On behalf of the more than 29,000 Thoroughbred owners and trainers across the U.S. and Canada, I wish to register concern regarding your editorial. The false assumption and misrepresentation are misleading.
Racing's image and fan base take a beating from hyperbole in editorials like this, not from the use of one medication which has largely eliminated catastrophic bleeding incidents and been safely administered for almost 40 years.
Owners, trainers and veterinarians choose the use of this one therapeutic medication to help ensure the safety and welfare of their animals, just as millions of people in the world use Lasix. Should folks feel otherwise, they may race their horses without Lasix at any time. Every day, horses are racing Lasix-free across the country and Canada already, and many beat those who do race on Lasix.
The editorial says Lasix is administered "ostensibly" to prevent bleeding in the lungs. Peer-reviewed scientific studies have proved Lasix mitigates bleeding, the damage of which is also acknowledged to be progressive.
We, as an industry, have conceded that for us to promote and sustain the horse racing we love and are so passionate about, the uniformity of our model rules is paramount. The current rule referred to in your editorial has been put forth by the Kentucky Horse Racing Commission. It conflicts with not only the national Model Rule, but the best advice of the American Association of Equine Practitioners.

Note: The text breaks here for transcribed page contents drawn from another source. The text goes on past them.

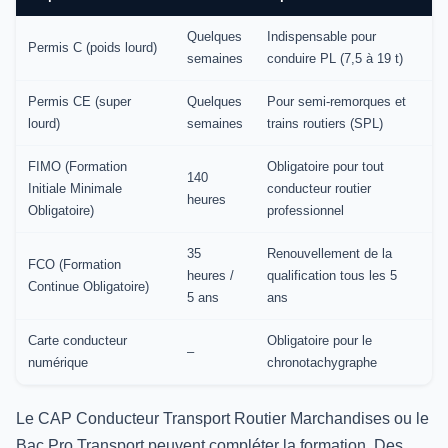
Quelques
Indispensable pour
Permis C (poids lourd)
semaines
conduire PL (7,5 à 19 t)
Permis CE (super
Quelques
Pour semi-remorques et
lourd)
semaines
trains routiers (SPL)
FIMO (Formation
Obligatoire pour tout
140
Initiale Minimale
conducteur routier
heures
Obligatoire)
professionnel
35
Renouvellement de la
FCO (Formation
heures /
qualification tous les 5
Continue Obligatoire)
5 ans
ans
Carte conducteur
Obligatoire pour le
–
numérique
chronotachygraphe
Le CAP Conducteur Transport Routier Marchandises ou le
Bac Pro Transport peuvent compléter la formation. Des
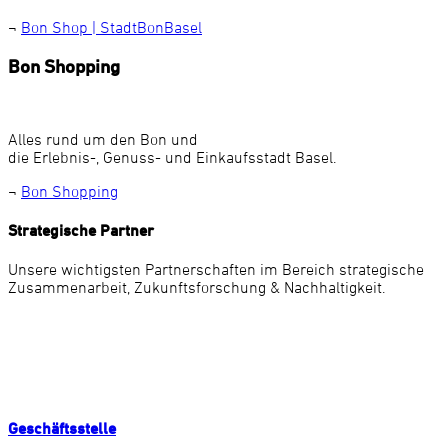
¬
Bon Shop | StadtBonBasel
Bon Shopping
Alles rund um den Bon und
die Erlebnis-, Genuss- und Einkaufsstadt Basel.
¬
Bon Shopping
Strategische Partner
Unsere wichtigsten Partnerschaften im Bereich strategische
Zusammenarbeit, Zukunftsforschung & Nachhaltigkeit.
Geschäftsstelle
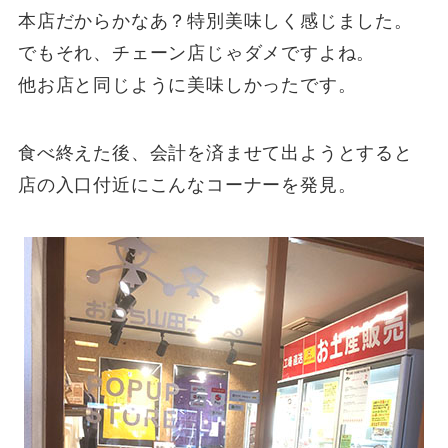
本店だからかなあ？特別美味しく感じました。
でもそれ、チェーン店じゃダメですよね。
他お店と同じように美味しかったです。
食べ終えた後、会計を済ませて出ようとすると
店の入口付近にこんなコーナーを発見。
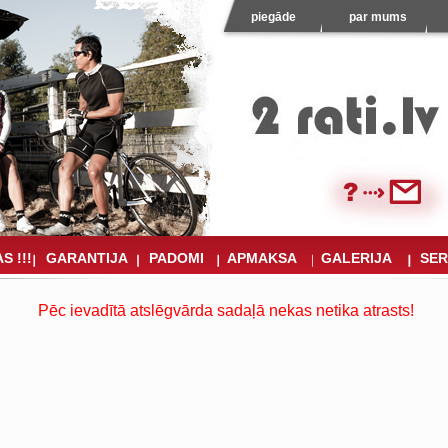
piegāde
par mums
S !!!
GARANTIJA
PADOMI
APMAKSA
GALERIJA
SER
Pēc ievadītā atslēgvārda sadaļā nekas netika atrasts!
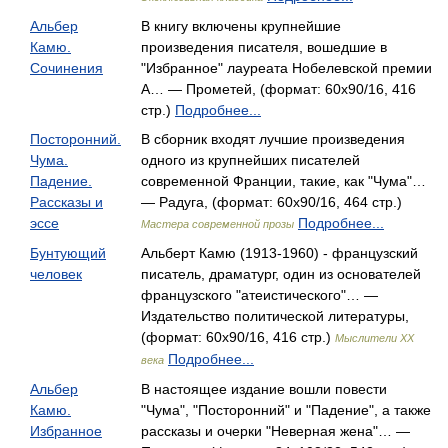
Альбер
В книгу включены крупнейшие
Камю.
произведения писателя, вошедшие в
Сочинения
"Избранное" лауреата Нобелевской премии
А… — Прометей, (формат: 60x90/16, 416
стр.)
Подробнее...
Посторонний.
В сборник входят лучшие произведения
Чума.
одного из крупнейших писателей
Падение.
современной Франции, такие, как "Чума"…
Рассказы и
— Радуга, (формат: 60x90/16, 464 стр.)
эссе
Подробнее...
Мастера современной прозы
Бунтующий
Альберт Камю (1913-1960) - французский
человек
писатель, драматург, один из основателей
французского "атеистического"… —
Издательство политической литературы,
(формат: 60x90/16, 416 стр.)
Мыслители XX
Подробнее...
века
Альбер
В настоящее издание вошли повести
Камю.
"Чума", "Посторонний" и "Падение", а также
Избранное
рассказы и очерки "Неверная жена"… —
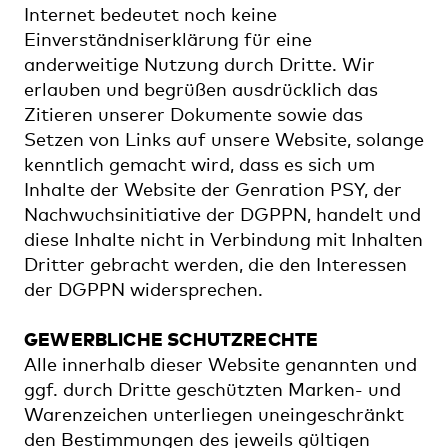
Internet bedeutet noch keine
Einverständniserklärung für eine
anderweitige Nutzung durch Dritte. Wir
erlauben und begrüßen ausdrücklich das
Zitieren unserer Dokumente sowie das
Setzen von Links auf unsere Website, solange
kenntlich gemacht wird, dass es sich um
Inhalte der Website der Genration PSY, der
Nachwuchsinitiative der DGPPN, handelt und
diese Inhalte nicht in Verbindung mit Inhalten
Dritter gebracht werden, die den Interessen
der DGPPN widersprechen.
GEWERBLICHE SCHUTZRECHTE
Alle innerhalb dieser Website genannten und
ggf. durch Dritte geschützten Marken- und
Warenzeichen unterliegen uneingeschränkt
den Bestimmungen des jeweils gültigen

As for bettors, they would be happy to tell you that to handicap horses racing with Lasix, that then participate in the one or two Lasix-free races and return to races with Lasix, is too difficult. They would bet less, not more.
In summary, while this discussion will still rage on, there is certainly no emergency here, unless it is our concern to promote safety and the welfare of horses and the jockeys who ride them.
This proposal does not aid the industry, it fans the flames of division and dissension.